Activation of the G Protein-Coupled Estrogen Receptor Elicits Store Calcium Release and Phosphorylation of the Mu-Opioid Receptors in the Human Neuroblastoma SH-SY5Y Cells

Xiaowei Ding; Ting Gao; Po Gao; Youqiang Meng; Yi Zheng; Li Dong; Ping Luo; Guohua Zhang; Xueyin Shi; Weifang Rong

doi:10.3389/fnins.2019.01351

Activation of the G Protein-Coupled Estrogen Receptor Elicits Store Calcium Release and Phosphorylation of the Mu-Opioid Receptors in the Human Neuroblastoma SH-SY5Y Cells

Front Neurosci. 2019 Dec 17:13:1351. doi: 10.3389/fnins.2019.01351. eCollection 2019.

Authors

Xiaowei Ding^{1

2}, Ting Gao², Po Gao², Youqiang Meng³, Yi Zheng¹, Li Dong², Ping Luo², Guohua Zhang², Xueyin Shi¹, Weifang Rong^{1

2}

Affiliations

¹ Department of Anesthesiology, Xin Hua Hospital, School of Medicine, Shanghai Jiao Tong University, Shanghai, China.
² Department of Anatomy and Physiology, Faculty of Basic Medical Sciences, School of Medicine, Shanghai Jiao Tong University, Shanghai, China.
³ Department of Neurosurgery, Xin Hua Hospital Chongming Branch, School of Medicine, Shanghai Jiao Tong University, Shanghai, China.

Abstract

Estrogens exert extensive influences on the nervous system besides their well-known roles in regulation of reproduction and metabolism.
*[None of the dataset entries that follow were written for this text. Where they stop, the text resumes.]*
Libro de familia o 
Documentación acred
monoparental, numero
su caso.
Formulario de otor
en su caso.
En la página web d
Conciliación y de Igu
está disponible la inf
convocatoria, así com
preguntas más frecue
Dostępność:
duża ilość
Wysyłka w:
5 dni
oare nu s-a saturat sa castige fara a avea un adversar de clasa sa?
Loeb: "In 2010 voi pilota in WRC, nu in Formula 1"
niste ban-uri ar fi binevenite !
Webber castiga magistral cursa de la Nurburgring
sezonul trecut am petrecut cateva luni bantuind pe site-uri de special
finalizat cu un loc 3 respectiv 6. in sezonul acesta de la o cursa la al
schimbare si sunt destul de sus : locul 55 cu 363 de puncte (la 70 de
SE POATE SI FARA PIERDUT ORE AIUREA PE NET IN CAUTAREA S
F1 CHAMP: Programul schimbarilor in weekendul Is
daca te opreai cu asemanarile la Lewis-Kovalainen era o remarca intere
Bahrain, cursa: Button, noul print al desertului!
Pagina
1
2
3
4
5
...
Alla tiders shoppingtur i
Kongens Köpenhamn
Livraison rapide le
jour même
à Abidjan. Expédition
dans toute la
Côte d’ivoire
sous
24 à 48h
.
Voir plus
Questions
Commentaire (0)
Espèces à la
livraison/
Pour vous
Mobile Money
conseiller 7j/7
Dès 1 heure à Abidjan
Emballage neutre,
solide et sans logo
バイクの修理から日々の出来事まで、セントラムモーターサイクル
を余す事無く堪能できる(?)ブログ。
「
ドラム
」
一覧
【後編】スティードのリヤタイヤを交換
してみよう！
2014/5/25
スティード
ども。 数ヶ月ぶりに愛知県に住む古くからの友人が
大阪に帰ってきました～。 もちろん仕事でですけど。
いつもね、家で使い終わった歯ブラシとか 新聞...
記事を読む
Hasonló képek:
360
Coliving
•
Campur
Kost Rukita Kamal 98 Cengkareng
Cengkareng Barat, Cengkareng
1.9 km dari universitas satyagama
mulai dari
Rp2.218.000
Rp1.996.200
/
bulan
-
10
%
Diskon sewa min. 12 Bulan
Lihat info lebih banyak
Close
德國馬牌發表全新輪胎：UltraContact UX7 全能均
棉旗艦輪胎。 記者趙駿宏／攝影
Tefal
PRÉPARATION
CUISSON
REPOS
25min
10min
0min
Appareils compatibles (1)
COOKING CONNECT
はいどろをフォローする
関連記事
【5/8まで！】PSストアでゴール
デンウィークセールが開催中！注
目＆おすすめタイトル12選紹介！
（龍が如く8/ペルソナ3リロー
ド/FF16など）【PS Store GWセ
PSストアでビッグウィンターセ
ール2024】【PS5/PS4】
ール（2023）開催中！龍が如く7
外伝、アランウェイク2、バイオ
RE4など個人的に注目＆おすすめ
Estrogens act via the nuclear receptor ERα and ERβ to regulate gene transcription (classical genomic effects). In addition, estrogens are also known to cause rapid non-genomic effects on neuronal functions including inducing fast changes in cytosolic calcium level and rapidly desensitizing the μ type opioid receptor (MOR). The receptors responsible for the rapid actions of estrogens remain uncertain, but recent evidence points to the G protein-coupled estrogen receptor (GPER), which has been shown to be expressed widely in the nervous system. In the current study, we test the hypothesis that activation of GPER may mediate rapid calcium signaling, which may promote phosphorylation of MOR through the calcium-dependent protein kinases in neuronal cells. By qPCR and immunocytochemistry, we found that the human neuroblastoma SH-SY5Y cells endogenously express GPER and MOR. Activation of GPER by 17β-estradiol (E2) and G-1 (GPER selective agonist) evoked a rapid calcium rise in a concentration-dependent manner, which was due to store release rather than calcium entry. The GPER antagonist G15, the PLC inhibitor U73122 and the IP3 receptor inhibitor 2-APB each virtually abolished the calcium responses to E2 or G-1. Activation of GPER stimulated translocation of PKC isoforms (α and ε) to the plasma membrane, which led to MOR phosphorylation. Additionally, E2 and G-1 stimulated c-Fos expression in SH-SY5Y cells in a PLC/IP3-dependent manner. In conclusion, the present study has revealed a novel GPER-mediated estrogenic signaling in neuroblastoma cells in which activation of GPER is followed by rapid calcium mobilization, PKC activation and MOR phosphorylation. GPER-mediated rapid calcium signal may also be transmitted to the nucleus to impact on gene transcription. Such signaling cascade may play important roles in the regulation of opioid signaling in the brain.

Keywords: G protein-coupled estrogen receptor; calcium mobilization; estrogens; protein kinase C; protein phosphorylation; μ opioid receptor.